In 2015, a pathogenesis for Crohn’s disease was introduced that put into focus the shared mechanism by which dietary manipulation and selected anti-mycobacterial therapy had achieved long-term remissions/cures [1]. The Hruska Postulate proposed the thesis that, in the absence of functional acquired immunity, a newborn infected by Mycobacterium avium subspecies paratuberculosis (MAP) could be so challenged to abort mycobacterium replication that its inherent immune system became fixed within immunological memory. Owing to the loss of immunological tolerance, every time the baby’s immune system encountered MAP. it would again respond by elaborating pro-inflammatory cytokines directed at MAP at its points of mucosal attachment to the gastrointestinal mucosa and its antigen processing. A major factor complicating attempts to construct meaningful comparative therapeutic groups for clinical trials is the degree to which the gastrointestinal microbiota has altered gastrointestinal structure and function [2-4]. Once mucosal integrity is lost, the microbiota of the gastrointestinal tract becomes a superimposed disease process. The failure to address the resultant polymicrobial infection is responsible for the permanent sequel of Crohn’s disease: strictures, bowel-to-bowel fistulae, perianal fistula bowel perforation, sepsis, etc. Once in place, the resultant alterations of structure and function create therapeutic subgroups which necessitated added therapy. Given biologics and steroids failure to attain but temporary remissions, the under-addressed question is how do diet or selected anti-microbial drugs induce isolate cures?

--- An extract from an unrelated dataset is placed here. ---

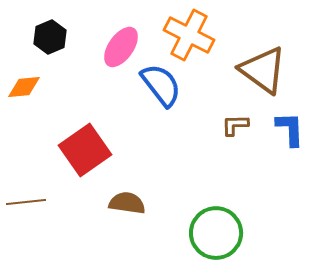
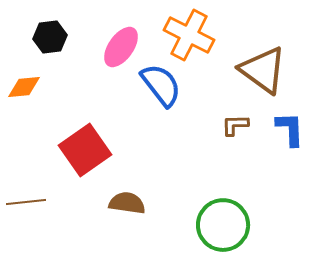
black hexagon: rotated 16 degrees clockwise
green circle: moved 7 px right, 8 px up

That diet could be a therapeutic modality has long been inferred. Before the introduction of biologics, diet had long been used in front line therapy for Crohn’s disease in Japan. In the United States. selected pediatric gastroenterologists using dietary manipulations have documented a beneficial effect, but not cures [5-7]. In isolated instances, individuals afflicted with Crohn’s disease have achieved permanent remission by rigid adherence to what are variations of basically vegetarian-like regimens. Chiba, et al. reported that 94% of Crohn’s afflicted individuals who remained on a semi-vegetarian diet maintained their clinical remission whereas 33% who returned to a regular diet relapsed [8] Much of this clinical response has bene attributed to reducing the volume of antigen challenges by exclusion of foods potentially adulterated by MAP [2]. The question left unanswered had been why. A veterinary experiment-in-nature demonstrated that dietary targeting to enhance host immunity produced the mass destruction of MAP with terminal Johne’s disease (due to the replication of MAP) [9]. In Crohn’s disease, the diarrhea and loss of absorption areas cause significant loss of key vitamins and minerals vital to the integrity of host immunity [10]. The cures achieved through dietary manipulation, reduction of antigen challenges, anabolic diet enhancement and enhancement of host immunity speak to a potential mechanism by which individuals have achieved self-cure without pharmaceutical intervention [11].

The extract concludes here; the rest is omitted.